Po długich latach stagnacji, w Polsce nadchodzi czas znaczących zmian w obszarze badań technicznych samochodów. Ceny przeprowadzanych przeglądów mają zostać zaktualizowane, odpowiadając na rosnące koszty oraz potrzeby stacji kontroli pojazdów. Zmiany te są oczekiwane zarówno przez diagnostów, jak i kierowców, którzy będą musieli dostosować się do nowych warunków finansowych.
Od momentu wprowadzenia obecnych stawek, które nie zmieniały się od 2004 roku, sytuacja na rynku się znacząco zmieniła. Stowarzyszenie Inżynierów i Techników Komunikacji RP (SITK) postuluje, aby cena przeglądu technicznego wynosiła 260 zł, a także aby była ona corocznie indeksowana w oparciu o wysokość płacy minimalnej. To rozwiązanie ma na celu nie tylko zwiększenie opłat, ale także dostosowanie ich do realiów gospodarczych oraz kosztów funkcjonowania stacji diagnostycznych.
Wiceminister infrastruktury, Stanisław Bukowiec, poinformował, że prace nad projektem ustawy, która umożliwi wprowadzenie wyższych stawek, są w toku i mają być wkrótce przedstawione do zaopiniowania przez Radę Ministrów.
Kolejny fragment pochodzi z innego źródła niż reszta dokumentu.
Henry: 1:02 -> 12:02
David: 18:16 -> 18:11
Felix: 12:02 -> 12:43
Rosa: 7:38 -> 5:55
Warto zaznaczyć, że nowa płaca minimalna, która zacznie obowiązywać od stycznia 2025 roku, wyniesie 4666 zł brutto, co w znaczący sposób wpłynie na cały system waloryzacji opłat.
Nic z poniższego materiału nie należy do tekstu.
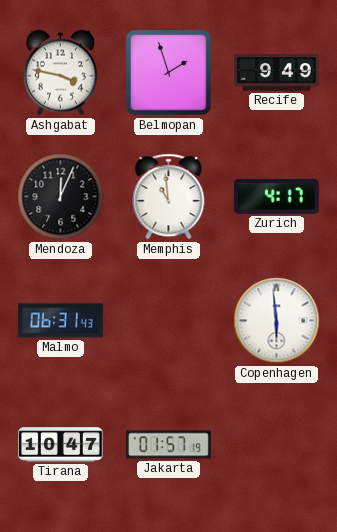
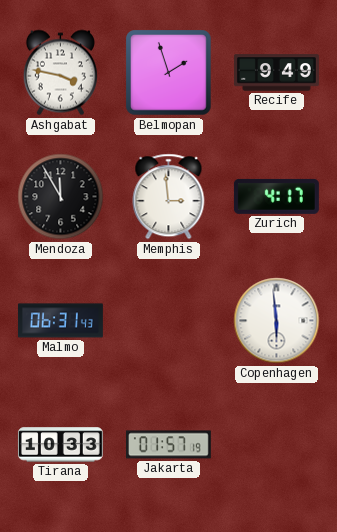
Mendoza: 12:04 -> 11:55
Memphis: 10:59 -> 2:59
Tirana: 10:47 -> 10:33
Aktualnie, kierowcy płacą jedynie 98 zł za standardowe badanie techniczne, a dla samochodów zasilanych gazem LPG – 161 zł. Jak widać, te stawki są nieadekwatne wobec rosnących kosztów życia oraz usług świadczonych przez stacje kontroli. Zmiany będą miały wpływ na wszystkich użytkowników dróg, którzy będą musieli przygotować się na wyższe wydatki w związku z przeglądami technicznymi swoich pojazdów.
Choć sytuacja przynosi pewne obawy dla kierowców, nie da się ukryć, że aktualizacja cen stacji kontroli pojazdów wydaje się nieunikniona. W obliczu stale rosnących kosztów oraz potrzeb na poprawę jakości usług, wprowadzenie nowych stawek to krok, który może poprawić funkcjonowanie całego systemu badań technicznych. Z niecierpliwością czekamy na szczegóły nadchodzących zmian, które na pewno będą szeroko komentowane w mediach i wśród opinii publicznej.